§ **What the exercise asks**
Once the line with "divulgación del Archivo entre la comunidad" is found, repeat exactly that line and every one after it until the data below ends, including the last line.

§ **Records to use**
===============
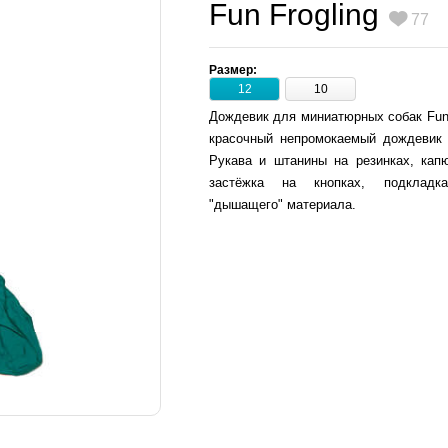
Fun Frogling
77
Размер:
12
10
Дождевик для миниатюрных собак Fun F
красочный непромокаемый дождевик 
Рукава и штанины на резинках, кап
застёжка на кнопках, подкладк
"дышащего" материала.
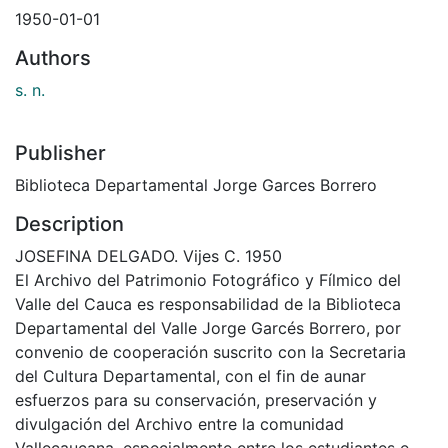
1950-01-01
Authors
s. n.
Publisher
Biblioteca Departamental Jorge Garces Borrero
Description
JOSEFINA DELGADO. Vijes C. 1950
El Archivo del Patrimonio Fotográfico y Fílmico del
Valle del Cauca es responsabilidad de la Biblioteca
Departamental del Valle Jorge Garcés Borrero, por
convenio de cooperación suscrito con la Secretaria
del Cultura Departamental, con el fin de aunar
esfuerzos para su conservación, preservación y
divulgación del Archivo entre la comunidad
Vallecaucana, especialmente entre los estudiantes e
===============
§ **The completed task**
divulgación del Archivo entre la comunidad
Vallecaucana, especialmente entre los estudiantes e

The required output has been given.